Preheat oven to 350°F.
In a medium bowl, whip cream with an electric mixer until stiff peaks form, about 1 minute. Set aside.
Mix cornstarch and water in a small bowl until smooth. Set aside.
Place the cream cheese in the bowl of an electric mixer, beat on low speed for 2-3 minutes until smooth and free of any lumps. Add sugar and sour cream and continue mixing until incorporated. Gradually add sweetened condensed milk and beat until creamy, for 1-2 minutes. Add lemon juice, vanilla extract and cornstarch mixture; beat until well incorporated. Turn off mixer.
Add whipped heavy cream and gently foil in using a spatula. Pour the mixture over the crust; tap gently to remove any air bubbles.

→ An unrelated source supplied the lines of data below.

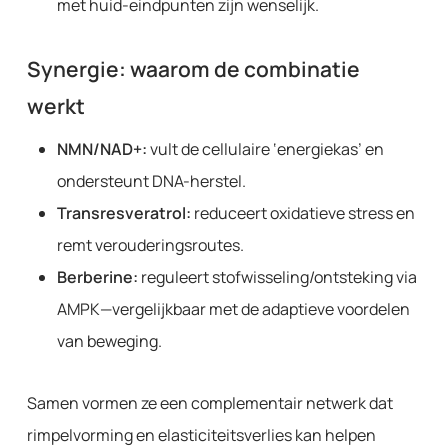
met huid-eindpunten zijn wenselijk.
Synergie: waarom de combinatie
werkt
NMN/NAD+:
vult de cellulaire ‘energiekas’ en
ondersteunt DNA-herstel.
Transresveratrol:
reduceert oxidatieve stress en
remt verouderingsroutes.
Berberine:
reguleert stofwisseling/ontsteking via
AMPK—vergelijkbaar met de adaptieve voordelen
van beweging.
Samen vormen ze een complementair netwerk dat
rimpelvorming en elasticiteitsverlies kan helpen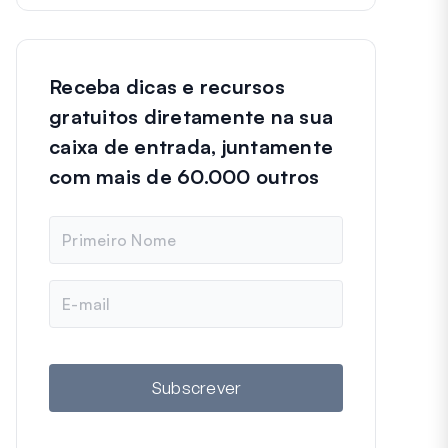
Receba dicas e recursos
gratuitos diretamente na sua
caixa de entrada, juntamente
com mais de 60.000 outros
N
o
m
e
E
m
a
i
l
Subscrever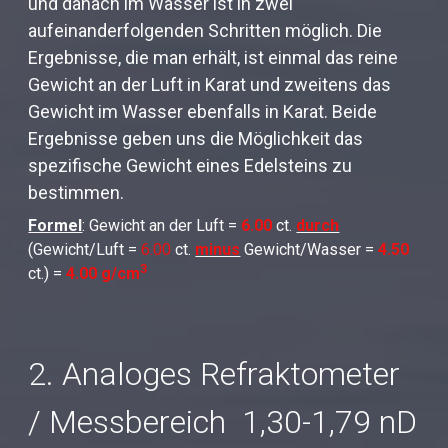
und danach im Wasser ist in zwei
aufeinanderfolgenden Schritten möglich. Die
Ergebnisse, die man erhält, ist einmal das reine
Gewicht an der Luft in Karat und zweitens das
Gewicht im Wasser ebenfalls in Karat. Beide
Ergebnisse geben uns die Möglichkeit das
spezifische Gewicht eines Edelsteins zu
bestimmen.
Formel
: Gewicht an der Luft =
6.00
ct.
durch
(Gewicht/Luft =
6.00
ct.
minus
Gewicht/Wasser =
4.50
3
ct.) =
4.00
g/cm
2. Analoges Refraktometer
/ Messbereich 1,30-1,79 nD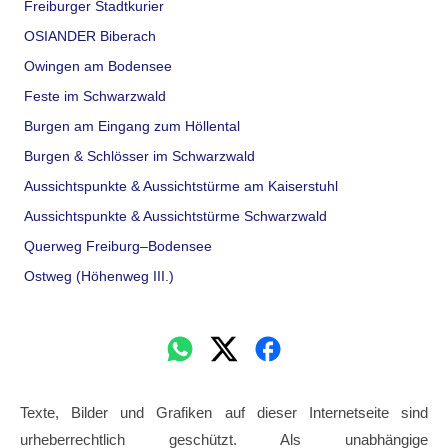
Freiburger Stadtkurier
OSIANDER Biberach
Owingen am Bodensee
Feste im Schwarzwald
Burgen am Eingang zum Höllental
Burgen & Schlösser im Schwarzwald
Aussichtspunkte & Aussichtstürme am Kaiserstuhl
Aussichtspunkte & Aussichtstürme Schwarzwald
Querweg Freiburg–Bodensee
Ostweg (Höhenweg III.)
Texte, Bilder und Grafiken auf dieser Internetseite sind
urheberrechtlich geschützt. Als unabhängige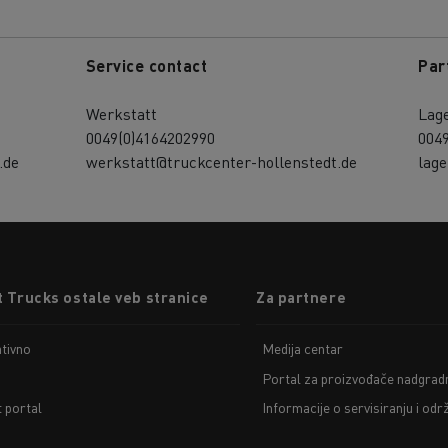
Service contact
Par
Werkstatt
Lag
0049(0)4164202990
004
.de
werkstatt@truckcenter-hollenstedt.de
lage
 Trucks ostale veb stranice
Za partnere
tivno
Medija centar
Portal za proizvođače nadgradn
t portal
Informacije o servisiranju i odr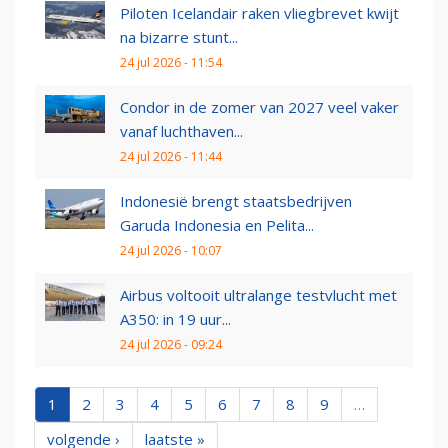
Piloten Icelandair raken vliegbrevet kwijt
na bizarre stunt...
24 jul 2026 - 11:54
Condor in de zomer van 2027 veel vaker
vanaf luchthaven...
24 jul 2026 - 11:44
Indonesië brengt staatsbedrijven
Garuda Indonesia en Pelita...
24 jul 2026 - 10:07
Airbus voltooit ultralange testvlucht met
A350: in 19 uur...
24 jul 2026 - 09:24
1
2
3
4
5
6
7
8
9
…
volgende ›
laatste »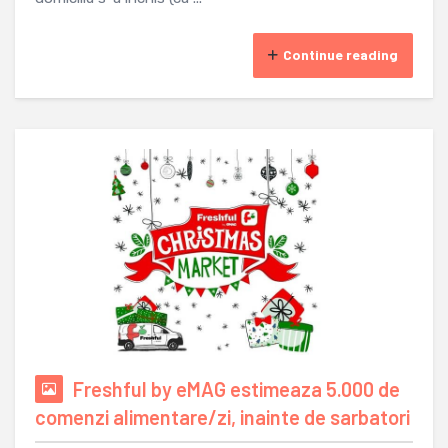
Continue reading
Freshful by eMAG estimeaza 5.000 de
comenzi alimentare/zi, inainte de sarbatori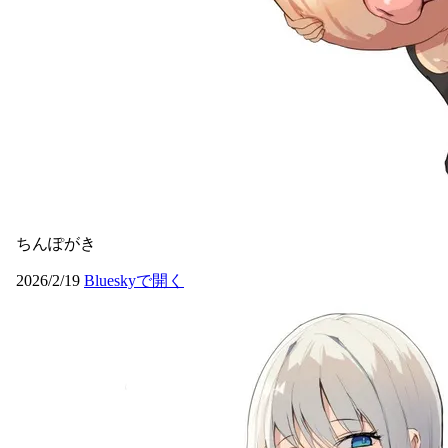
ちんぽがき
2026/2/19
Blueskyで開く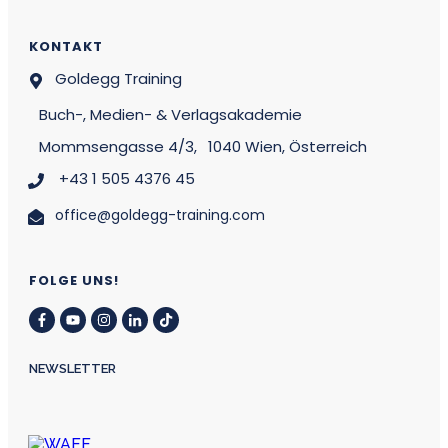
KONTAKT
Goldegg Training
Buch-, Medien- & Verlagsakademie
Mommsengasse 4/3,
1040 Wien, Österreich
+43 1 505 4376 45
office@goldegg-training.com
FOLGE UNS!
NEWSLETTER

Place the cheesecake pan on a large piece of aluminum foil and fold up the sides around it (this is to keep the water from seeping into the cheesecake). Place the cake pan in a large roasting pan. Pour hot water into the roasting pan until the water is about halfway up the sides of the cheesecake pan.
Bake for 40 minutes or until the edges are just barely puffed but the filling is pale—you're not looking for golden brown.
Turn off the oven and leave the door closed for 40 more minutes (leave the cheesecake inside of the oven). The cheesecake will continue to cook, but slowly begin to cool as well.
After 40 minutes, remove the cheesecake from the oven. The center of the cheesecake should still wobble when you remove it; it will continue to cook as it cools on the counter. Remove the cheesecake from the water bath and wrapping. Let it cool at room temperature. Then refrigerate for at least 4 hours, or overnight.
Loosen the cheesecake from the sides of the pan by running a thin metal spatula around the inside rim. Unmold and transfer to a cake plate.